> [Required action]: Only the lines from the top of the data through the line with "This screenshot has" should be repeated, each exactly as written.
Given data Start Marker
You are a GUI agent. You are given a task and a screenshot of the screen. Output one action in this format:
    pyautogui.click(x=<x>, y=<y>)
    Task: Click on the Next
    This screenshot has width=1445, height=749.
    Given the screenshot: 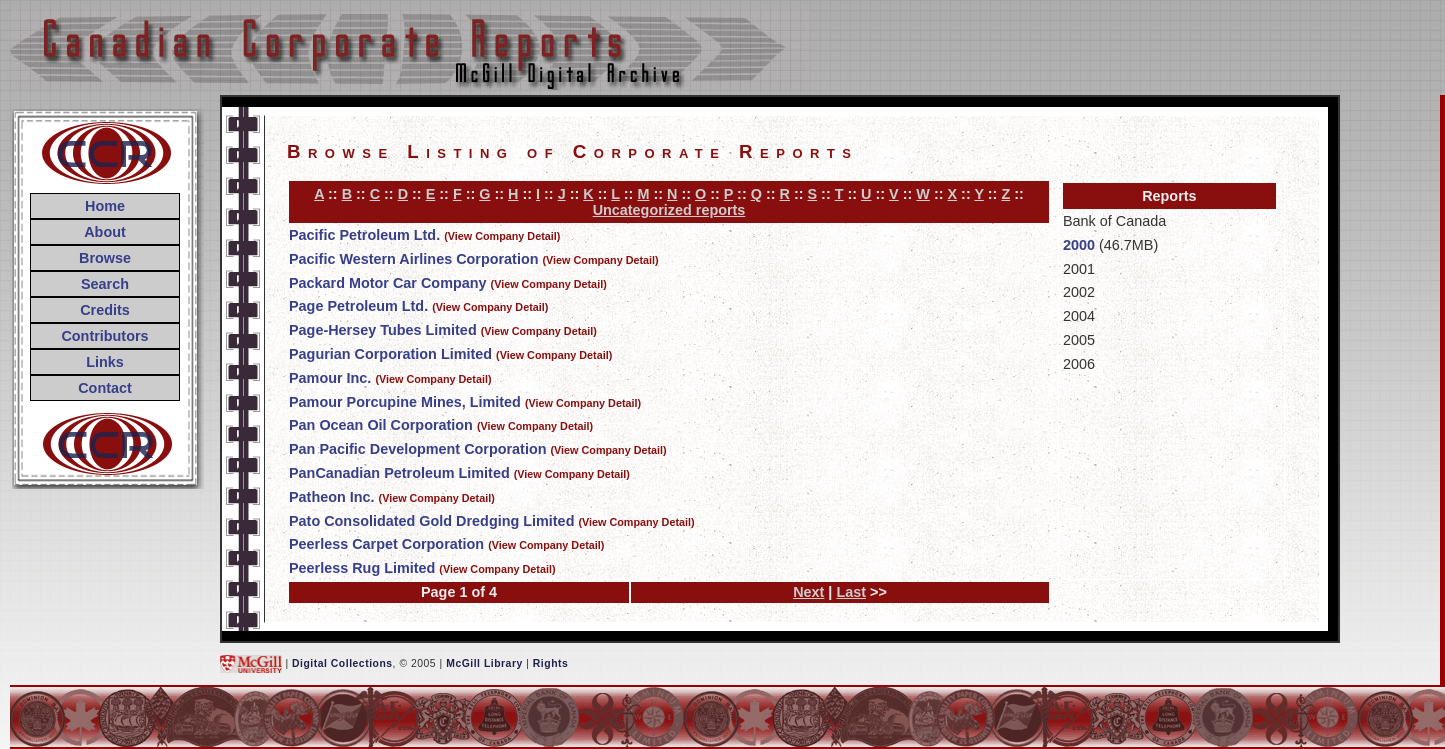 What is the action you would take?
    pyautogui.click(x=808, y=592)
Given data End Marker
> [Task result]:
You are a GUI agent. You are given a task and a screenshot of the screen. Output one action in this format:
    pyautogui.click(x=<x>, y=<y>)
    Task: Click on the Next
    This screenshot has width=1445, height=749.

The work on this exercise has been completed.